Tapi yang dilakukan Gubernur DKI Jakarta Joko Widodo menjadi bukti bahwa memenangi pilkada tidak selalu harus mahal. ’’Model Jokowi’’ inilah yang sejatinya dilakukan guna menekan biaya politik, bukan kembali kepada sistem proporsional daftar tertutup. 

Terbuka dan Tertutup

Perbedaan penting antara sistem proporsional daftar terbuka dan tertutup dari aspek ekonomi adalah, model terbuka akan mengalirkan biaya politik ke rakyat, sementara model tertutup lebih mengalirkan biaya politik ke petinggi partai. Tentu mudah ditebak, model manakah yang bakal dipilih petinggi partai. 

Ditinjau dari aspek pembangunan ekonomi, tentu model terbuka lebih berdampak positif terhadap peningkatan pendapatan masyarakat. Riuh-rendah kampanye pasti seiring dengan kemenderasan duit mengalir ke rakyat, kepada pembuat baliho, produsen kaos, spanduk, leaflet, dan sebagainya. 

Maka jelas model proporsional terbuka lebih dirasakan manfaatnya oleh rakyat, ketimbang model proporsional tertutup. Masalahnya, kegalauan petinggi partai tidak melulu pada aspek finansial mengingat model terbuka disinyalir dapat mempertajam kompetisi internal, dan berisiko memecah belah-partai. 

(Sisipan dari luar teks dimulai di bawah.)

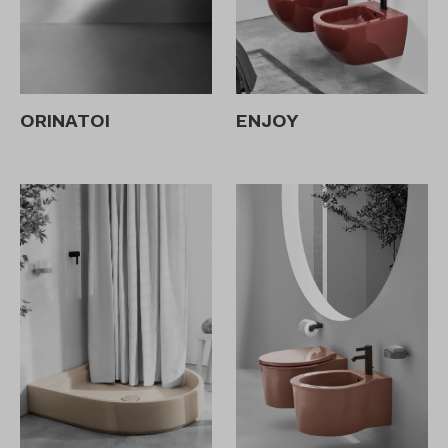
ORINATOI
ENJOY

Menurut hemat penulis justru sebaliknya, proses kompetisi internal dapat menjadi tolok ukur, sejauh mana sebuah parpol telah dewasa secara politik. Apakah benar-benar siap menyambut elan demokrasi? Apakah telah menempa diri untuk memasuki kultur baru yang membutuhkan paradigma baru berpolitik? Apabila jawaban atas beberapa pertanyaan itu adalah belum maka model proporsional terbuka seolah-olah destruktif bagi parpol. 

Sudah menjadi tugas parpol untuk mendidik para kader menyongsong asas demokrasi yang telah dipilih oleh rakyat. Siap atau tidak siap, partai harus menempa diri supaya makin dewasa dan lebih akrab dengan demokrasi.